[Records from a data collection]

-----

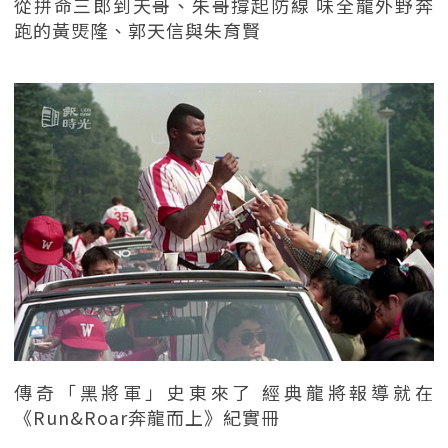
從拼命三郎到天哥、朱哥撐起防線 味全龍外野奔
跑的黃煚隆、郭天信與朱育賢
傳奇「黑將軍」史東來了 經典龍將報導就在
《Run&Roar奔龍而上》紀實冊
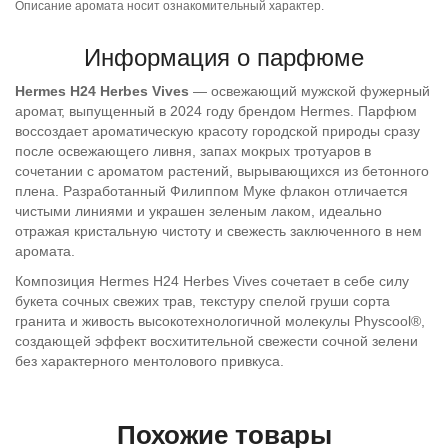
Описание аромата носит ознакомительный характер.
Информация о парфюме
Hermes H24 Herbes Vives
— освежающий мужской фужерный
аромат, выпущенный в 2024 году брендом Hermes. Парфюм
воссоздает ароматическую красоту городской природы сразу
после освежающего ливня, запах мокрых тротуаров в
сочетании с ароматом растений, вырывающихся из бетонного
плена. Разработанный Филиппом Муке флакон отличается
чистыми линиями и украшен зеленым лаком, идеально
отражая кристальную чистоту и свежесть заключенного в нем
аромата.
Композиция Hermes H24 Herbes Vives сочетает в себе силу
букета сочных свежих трав, текстуру спелой груши сорта
гранита и живость высокотехнологичной молекулы Physcool®,
создающей эффект восхитительной свежести сочной зелени
без характерного ментолового привкуса.
Похожие товары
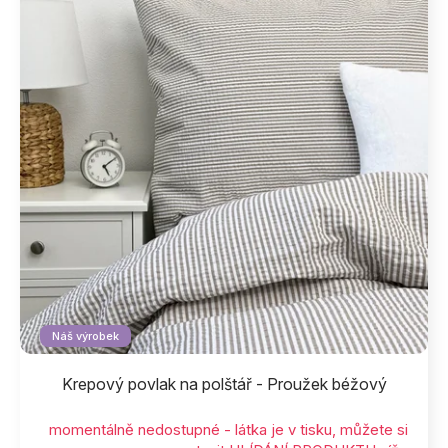
Náš výrobek
Krepový povlak na polštář - Proužek béžový
momentálně nedostupné - látka je v tisku, můžete si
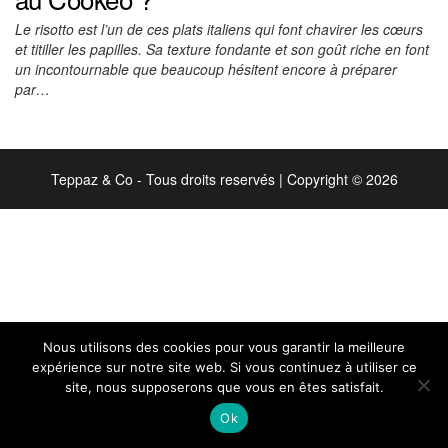
Le risotto est l’un de ces plats italiens qui font chavirer les cœurs
et titiller les papilles. Sa texture fondante et son goût riche en font
un incontournable que beaucoup hésitent encore à préparer
par…
Teppaz & Co - Tous droits reservés
|
Copyright © 2026
Nous utilisons des cookies pour vous garantir la meilleure
expérience sur notre site web. Si vous continuez à utiliser ce
site, nous supposerons que vous en êtes satisfait.
Ok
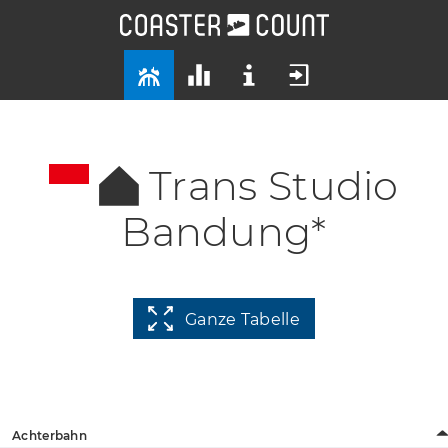
Trans Studio
Bandung*
Ganze Tabelle
Achterbahn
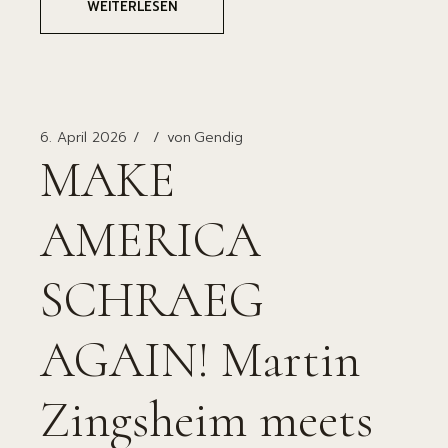
WEITERLESEN
6. April 2026
von
Gendig
MAKE
AMERICA
SCHRAEG
AGAIN! Martin
Zingsheim meets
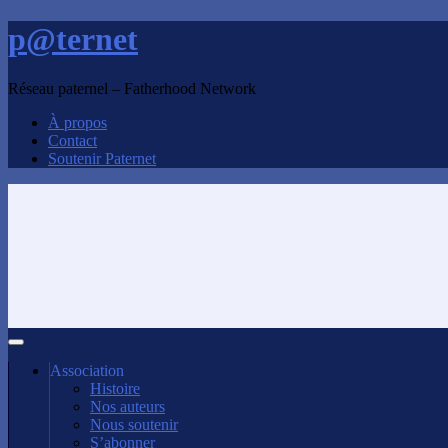
p@ternet
Réseau paternel – Fatherhood Network
À propos
Contact
Soutenir Paternet
Association
Histoire
Nos auteurs
Nous soutenir
S’abonner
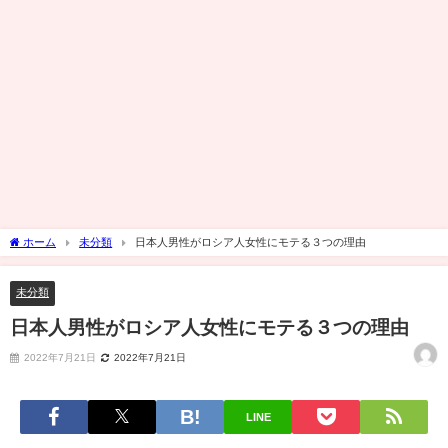
ホーム
未分類
日本人男性がロシア人女性にモテる３つの理由
未分類
日本人男性がロシア人女性にモテる３つの理由
2022年7月21日
2022年7月21日
LINE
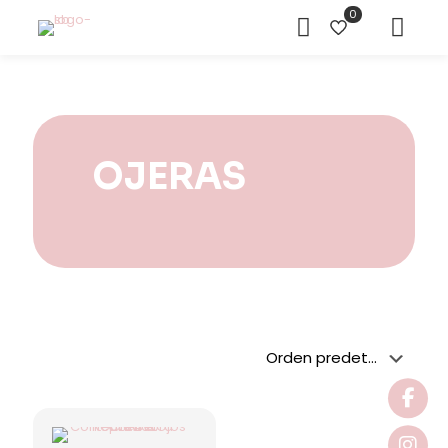
0
OJERAS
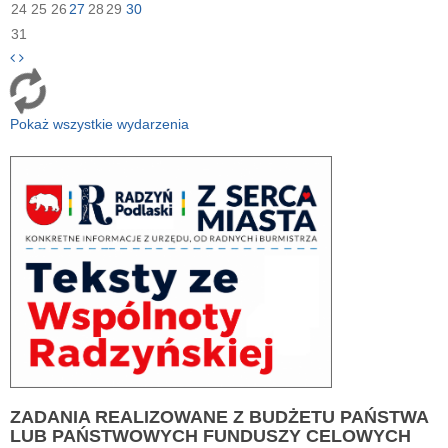
24
25
26
27
28
29
30
31
Pokaż wszystkie wydarzenia
ZADANIA
REALIZOWANE Z BUDŻETU PAŃSTWA
LUB PAŃSTWOWYCH FUNDUSZY CELOWYCH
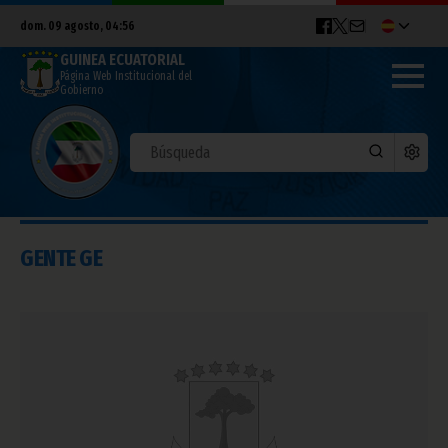
dom. 09 agosto, 04:56
GUINEA ECUATORIAL
Página Web Institucional del
Gobierno
GENTE GE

-----

• Task brief
Search the records above for "Hermes". Copy each line where it is found.

• Written solution
Hermes H24 Herbes Vives
аромат, выпущенный в 2024 году брендом Hermes. Парфюм
Композиция Hermes H24 Herbes Vives сочетает в себе силу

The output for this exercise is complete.